You can see one example to understand this furhter. 
```
String1: "this is a test"
String2: "this is a test!"

Fuzz Ratio => 97  #

Fuzz Partial Ratio => 100  #Since most characters are the same and in a similar sequence, the algorithm calculates the partial ratio as 100 and ignores simple additions (new characters). 
```


First, install the package `fuzzywuzzy` and `python-Levenshtein`:

In [None]:
!pip install -q python-Levenshtein --upgrade --user
!pip install -q fuzzywuzzy --upgrade --user

Then compute a score to perform fuzzy matching:

In [None]:
from fuzzywuzzy import fuzz


def get_fuzzy_match(df):
    return fuzz.partial_ratio(df["answer_groundtruth"], df["answer_prediction"])

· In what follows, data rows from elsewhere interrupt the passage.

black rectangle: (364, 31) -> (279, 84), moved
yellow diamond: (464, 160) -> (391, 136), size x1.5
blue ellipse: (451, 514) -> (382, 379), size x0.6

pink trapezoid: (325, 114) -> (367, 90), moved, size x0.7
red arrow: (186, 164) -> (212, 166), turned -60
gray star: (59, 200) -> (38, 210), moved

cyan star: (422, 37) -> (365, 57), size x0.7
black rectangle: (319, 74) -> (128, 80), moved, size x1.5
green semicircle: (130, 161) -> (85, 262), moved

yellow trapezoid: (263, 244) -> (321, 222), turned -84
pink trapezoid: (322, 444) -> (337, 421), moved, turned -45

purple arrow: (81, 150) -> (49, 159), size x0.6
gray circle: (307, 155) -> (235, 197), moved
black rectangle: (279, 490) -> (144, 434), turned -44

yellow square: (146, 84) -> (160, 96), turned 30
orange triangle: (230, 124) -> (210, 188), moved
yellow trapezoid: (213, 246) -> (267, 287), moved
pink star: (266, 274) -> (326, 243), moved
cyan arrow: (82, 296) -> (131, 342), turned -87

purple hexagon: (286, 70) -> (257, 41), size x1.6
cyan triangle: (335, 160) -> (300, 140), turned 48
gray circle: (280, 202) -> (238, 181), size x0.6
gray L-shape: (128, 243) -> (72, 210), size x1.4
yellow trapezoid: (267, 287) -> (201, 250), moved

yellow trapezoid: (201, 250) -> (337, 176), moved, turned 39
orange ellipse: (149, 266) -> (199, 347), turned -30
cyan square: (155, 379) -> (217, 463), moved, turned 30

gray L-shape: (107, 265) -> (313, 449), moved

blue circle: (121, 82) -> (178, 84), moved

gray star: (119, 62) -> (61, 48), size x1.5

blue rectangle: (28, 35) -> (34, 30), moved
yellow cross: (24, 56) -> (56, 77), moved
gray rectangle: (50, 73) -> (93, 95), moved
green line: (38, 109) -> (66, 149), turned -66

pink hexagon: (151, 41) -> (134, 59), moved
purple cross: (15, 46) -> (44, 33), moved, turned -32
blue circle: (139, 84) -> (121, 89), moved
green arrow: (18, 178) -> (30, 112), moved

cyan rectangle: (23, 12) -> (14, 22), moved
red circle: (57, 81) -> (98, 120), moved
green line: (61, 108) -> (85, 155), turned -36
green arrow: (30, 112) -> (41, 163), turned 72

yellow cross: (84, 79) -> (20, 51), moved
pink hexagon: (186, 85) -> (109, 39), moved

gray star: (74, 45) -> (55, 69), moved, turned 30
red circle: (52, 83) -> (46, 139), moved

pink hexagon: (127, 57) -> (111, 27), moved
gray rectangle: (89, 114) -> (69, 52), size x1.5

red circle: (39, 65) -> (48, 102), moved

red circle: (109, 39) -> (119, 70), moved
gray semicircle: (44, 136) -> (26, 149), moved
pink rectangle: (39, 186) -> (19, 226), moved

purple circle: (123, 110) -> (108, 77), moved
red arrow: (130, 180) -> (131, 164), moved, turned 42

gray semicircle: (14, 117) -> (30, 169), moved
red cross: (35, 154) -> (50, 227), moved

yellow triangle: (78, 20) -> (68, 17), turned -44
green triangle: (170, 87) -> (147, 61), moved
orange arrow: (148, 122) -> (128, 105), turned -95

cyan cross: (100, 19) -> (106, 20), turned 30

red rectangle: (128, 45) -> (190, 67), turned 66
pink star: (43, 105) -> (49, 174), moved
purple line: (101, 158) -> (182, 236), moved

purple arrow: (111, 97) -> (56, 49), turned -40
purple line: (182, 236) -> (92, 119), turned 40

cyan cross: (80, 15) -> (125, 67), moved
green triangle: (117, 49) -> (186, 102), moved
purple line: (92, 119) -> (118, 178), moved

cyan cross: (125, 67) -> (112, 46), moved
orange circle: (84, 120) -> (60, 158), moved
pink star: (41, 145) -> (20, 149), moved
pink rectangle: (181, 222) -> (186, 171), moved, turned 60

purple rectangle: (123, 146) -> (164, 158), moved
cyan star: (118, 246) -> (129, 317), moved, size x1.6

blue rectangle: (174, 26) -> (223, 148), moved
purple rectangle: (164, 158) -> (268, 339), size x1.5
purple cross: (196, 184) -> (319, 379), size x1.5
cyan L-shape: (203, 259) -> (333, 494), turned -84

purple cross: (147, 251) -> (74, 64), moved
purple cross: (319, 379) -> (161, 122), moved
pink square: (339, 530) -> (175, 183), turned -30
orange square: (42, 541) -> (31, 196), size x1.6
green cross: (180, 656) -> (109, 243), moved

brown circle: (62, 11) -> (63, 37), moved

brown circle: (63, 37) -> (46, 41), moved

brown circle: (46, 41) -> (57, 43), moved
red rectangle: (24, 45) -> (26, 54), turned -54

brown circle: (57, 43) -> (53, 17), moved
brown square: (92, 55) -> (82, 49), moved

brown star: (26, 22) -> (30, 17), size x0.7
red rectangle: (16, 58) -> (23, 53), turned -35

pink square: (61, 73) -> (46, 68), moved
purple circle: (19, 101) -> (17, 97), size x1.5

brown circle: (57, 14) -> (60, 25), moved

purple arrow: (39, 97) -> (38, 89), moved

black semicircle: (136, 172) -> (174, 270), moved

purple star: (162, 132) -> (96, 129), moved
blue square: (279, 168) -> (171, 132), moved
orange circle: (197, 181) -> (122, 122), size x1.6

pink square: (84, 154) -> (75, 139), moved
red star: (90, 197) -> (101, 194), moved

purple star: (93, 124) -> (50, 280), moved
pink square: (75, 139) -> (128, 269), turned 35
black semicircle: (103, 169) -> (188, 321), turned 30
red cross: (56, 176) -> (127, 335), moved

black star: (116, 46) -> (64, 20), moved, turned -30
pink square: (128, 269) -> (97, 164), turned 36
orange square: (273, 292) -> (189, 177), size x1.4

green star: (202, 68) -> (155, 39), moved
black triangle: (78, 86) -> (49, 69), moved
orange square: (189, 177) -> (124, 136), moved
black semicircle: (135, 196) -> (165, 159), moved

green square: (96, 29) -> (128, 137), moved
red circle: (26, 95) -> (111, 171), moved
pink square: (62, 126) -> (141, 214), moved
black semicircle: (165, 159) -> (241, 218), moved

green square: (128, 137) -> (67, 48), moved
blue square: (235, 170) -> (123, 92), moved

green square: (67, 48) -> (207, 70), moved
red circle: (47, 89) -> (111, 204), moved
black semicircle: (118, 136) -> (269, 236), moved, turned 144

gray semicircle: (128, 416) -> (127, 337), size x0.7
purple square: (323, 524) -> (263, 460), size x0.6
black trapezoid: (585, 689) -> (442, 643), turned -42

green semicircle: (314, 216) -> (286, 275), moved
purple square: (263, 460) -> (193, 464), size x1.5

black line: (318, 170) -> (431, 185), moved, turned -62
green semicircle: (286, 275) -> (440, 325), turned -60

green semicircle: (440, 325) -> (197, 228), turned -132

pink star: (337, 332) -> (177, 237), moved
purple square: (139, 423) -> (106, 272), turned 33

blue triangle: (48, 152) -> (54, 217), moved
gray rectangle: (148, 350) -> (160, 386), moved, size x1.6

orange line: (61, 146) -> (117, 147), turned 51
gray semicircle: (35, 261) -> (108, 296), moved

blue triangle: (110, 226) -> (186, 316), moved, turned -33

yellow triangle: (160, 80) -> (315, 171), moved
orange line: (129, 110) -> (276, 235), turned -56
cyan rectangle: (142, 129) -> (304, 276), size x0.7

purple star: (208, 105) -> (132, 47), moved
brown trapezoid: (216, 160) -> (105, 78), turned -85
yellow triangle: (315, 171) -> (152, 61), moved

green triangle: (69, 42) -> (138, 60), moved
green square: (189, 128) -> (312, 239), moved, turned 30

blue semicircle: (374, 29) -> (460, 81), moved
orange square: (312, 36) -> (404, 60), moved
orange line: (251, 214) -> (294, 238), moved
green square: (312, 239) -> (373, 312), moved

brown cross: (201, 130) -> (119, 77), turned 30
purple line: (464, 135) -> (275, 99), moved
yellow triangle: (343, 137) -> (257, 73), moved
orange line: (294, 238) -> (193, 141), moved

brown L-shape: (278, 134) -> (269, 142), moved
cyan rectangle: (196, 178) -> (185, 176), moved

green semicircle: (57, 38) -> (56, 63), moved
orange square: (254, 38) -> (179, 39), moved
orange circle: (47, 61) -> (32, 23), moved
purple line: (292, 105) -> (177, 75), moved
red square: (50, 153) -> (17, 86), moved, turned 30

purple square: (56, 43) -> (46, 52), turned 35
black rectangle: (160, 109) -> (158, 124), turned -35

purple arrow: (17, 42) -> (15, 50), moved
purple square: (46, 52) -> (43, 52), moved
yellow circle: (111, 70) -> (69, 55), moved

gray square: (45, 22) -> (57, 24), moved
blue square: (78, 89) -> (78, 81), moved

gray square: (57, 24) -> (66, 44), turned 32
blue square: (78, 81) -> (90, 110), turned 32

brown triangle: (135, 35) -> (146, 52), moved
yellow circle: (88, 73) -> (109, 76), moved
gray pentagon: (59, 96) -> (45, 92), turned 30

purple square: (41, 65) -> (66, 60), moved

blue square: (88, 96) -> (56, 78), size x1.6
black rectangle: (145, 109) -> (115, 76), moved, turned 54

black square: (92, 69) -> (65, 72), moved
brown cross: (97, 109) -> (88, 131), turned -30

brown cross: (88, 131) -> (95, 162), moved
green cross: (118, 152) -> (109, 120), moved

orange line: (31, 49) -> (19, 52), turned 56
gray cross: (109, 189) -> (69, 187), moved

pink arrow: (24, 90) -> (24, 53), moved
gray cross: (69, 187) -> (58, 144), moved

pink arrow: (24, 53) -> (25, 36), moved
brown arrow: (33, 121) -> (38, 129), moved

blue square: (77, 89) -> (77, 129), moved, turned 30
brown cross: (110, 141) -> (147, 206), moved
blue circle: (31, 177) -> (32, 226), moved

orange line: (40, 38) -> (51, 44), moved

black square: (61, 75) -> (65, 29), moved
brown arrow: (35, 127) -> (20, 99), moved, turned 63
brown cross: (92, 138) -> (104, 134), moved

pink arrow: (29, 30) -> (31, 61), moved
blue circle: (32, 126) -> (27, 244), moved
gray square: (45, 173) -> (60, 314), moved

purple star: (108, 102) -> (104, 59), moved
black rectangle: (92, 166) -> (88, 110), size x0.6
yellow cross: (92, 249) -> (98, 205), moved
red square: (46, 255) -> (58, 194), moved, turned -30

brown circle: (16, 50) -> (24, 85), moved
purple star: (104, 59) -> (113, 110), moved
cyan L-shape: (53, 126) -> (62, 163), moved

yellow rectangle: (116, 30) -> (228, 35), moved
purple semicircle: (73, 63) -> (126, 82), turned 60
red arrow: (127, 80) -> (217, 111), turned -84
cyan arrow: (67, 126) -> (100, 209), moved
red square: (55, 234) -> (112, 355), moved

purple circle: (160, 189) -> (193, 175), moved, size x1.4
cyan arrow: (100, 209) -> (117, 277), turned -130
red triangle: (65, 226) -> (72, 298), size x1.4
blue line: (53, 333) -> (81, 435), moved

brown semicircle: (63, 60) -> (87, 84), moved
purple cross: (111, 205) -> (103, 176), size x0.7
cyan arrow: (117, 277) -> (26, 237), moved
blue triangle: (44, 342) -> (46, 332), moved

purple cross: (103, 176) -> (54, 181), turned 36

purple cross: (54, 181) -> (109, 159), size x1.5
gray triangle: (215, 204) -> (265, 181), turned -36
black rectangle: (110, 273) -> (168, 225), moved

qa_data_df["match_score"] = qa_data_df.apply(get_fuzzy_match, axis=1)
qa_data_df

Now that you have the individual match score (partial), you can take the mean or average of the whole column to get a sense of overall data. 
Scores closer to 100 mean PaLM 2 can predict closer to ground truth; if the score is towards 50 or 0, it did not perform well.

In [None]:
print(
    "the average match score of all predicted answer from PaLM 2 is : ",
    qa_data_df["match_score"].mean(),
    " %",
)

In this case, you get 100% as the mean score, even though some predictions were missing some words. That means you are very close to the ground truth, and some answers are just missing the exact verboseness of the ground truth.